- The Washington Times - Sunday, February 3, 2008

ATLANTA — The Maryland basketball team’s season was a cheap horror paperback — disposable, easy to figure out and at times downright bad.

That story is long gone, an old-fashioned mystery page-turner now in its stead.

Unanswered questions abound for these Terrapins, such as how did they lose to American back in December, where was the offense until the last couple weeks and can they continue their nascent NCAA tournament push?

And yesterday’s two-sided conundrum: attempting to figure out just how they fended off plucky Georgia Tech 88-86 at Alexander Memorial Coliseum while simultaneously trying to discern why it was even that close.

“It’s never easy,” senior James Gist exhaled. “This was a suspenseful game, too close for comfort. I didn’t know what was around the next corner.”

Even if it was a day that might have made Agatha Christie proud, it was certainly one from which Maryland coach Gary Williams could derive satisfaction. All five starters scored in double figures for the second straight game for the Terps (14-8, 4-3 ACC), who are six games over .500 for the first time this season.

The balance permitted Maryland to score the first nine points and ultimately dominate the first half even as Gist and Greivis Vasquez remained quiet. But it was still easy to explain the Terps’ 50-41 halftime lead.

Senior forward Bambale Osby scored 16 of his team-high 18 points before halftime, while sophomore Landon Milbourne was active in both halves en route to a career-best 16 points as the Terps scored 80 points for the fourth consecutive game.

“If guys are used to scoring, they can pick up the slack,” Williams said. “If a guy has been scoring four, five points a game for the last three games and you say you have to pick it up, well that’s not going to happen. Guys have to be used to scoring. That’s what is valuable about it. The team you play against can’t just put all their preparation into one guy.”

It happened earlier in the season, when opponents hassled Gist and Vasquez into frustrating nights and the Terps into inexplicable losses. The Yellow Jackets (10-10, 3-4) were not nearly so fortunate, though they were the victim of a surprisingly crucial stretch in the middle of the second half.
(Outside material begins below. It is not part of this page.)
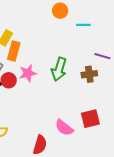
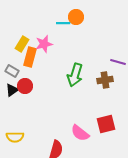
cyan line: (83, 25) -> (63, 23), moved
pink star: (28, 73) -> (44, 44), moved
Gist and Osby picked up their third fouls back-to-back, and both went to the bench to Williams’ consternation as Maryland nursed a 67-64 lead.

The patchwork lineup featured Vasquez and four freshmen — Adrian Bowie, Braxton Dupree, Cliff Tucker and Shane Walker — and provided Georgia Tech its best chance to finally take its first lead.

Yet the day’s most unanticipated twist was the Terps’ response. Bowie hit a 3-pointer from the corner to spark a 7-0 spurt, and the Maryland kiddie corps prevented the Yellow Jackets from scoring for more than three minutes before the starters returned.

That Maryland could not just sustain its lead but actually expand it without its core group on the court was a surprising development with possible ramifications as the Terps continue their postseason push.

“The biggest thing that happened today was that the bench came in and got that 10-point lead back for us,” Osby said. “That’s huge. That was a big rest for me and James and Landon, and I think that won the game for us.”

But it wasn’t the entire explanation. The Terps led 83-71 with 4:42 left, but the Yellow Jackets unleashed a 13-4 run to tighten it. After Vasquez missed a pair of foul shots, Georgia Tech’s Matt Causey made two with 2.5 seconds left — the second barely banking in to the chagrin of the Yellow Jackets.

Vasquez then made a free throw with a second left before missing the second. Jeremis Smith’s heave off the rebound was well wide of the basket.

That ensured Maryland would cling to its slim edge. Georgia Tech closed within a possession seven times in the second half but never managed to tie it as the Terps survived to capture their third road game in a month.

“As long as you have the lead, you think you’re going to win,” Williams said. “The other part of that is it’s really hard to battle back a couple times. Teams get tired doing that. They get close but just can’t get over the hump. I’ve been on that side, too. We were tough.”

That part, anyway, was no mystery at all.

Terps report

Yesterday at Alexander Memorial Coliseum in Atlanta

SEEN AND HEARD

There was a moment of unintentional comedy when Bambale Osby fired a line drive shot attempt in the final moments of the first half. Trouble was, 1.5 seconds were left when it landed out of bounds. Osby said he looked up at the clock and thought 0.4 seconds remained when he shot. Instead, there were four seconds remaining. Ultimately, the Yellow Jackets barely missed the ensuing 3-point attempt.

BY THE NUMBERS

.833 Free throw percentage for Maryland forward Osby in the last five games (25-for-30, including 8-for-9 yesterday). The surge from Osby, who shot 62.2 percent at the line before that stretch, coincides with a 4-1 stretch in league play for the Terrapins.

599 Career victories for Maryland coach Gary Williams, whose first chance at No. 600 will come Wednesday at Boston College.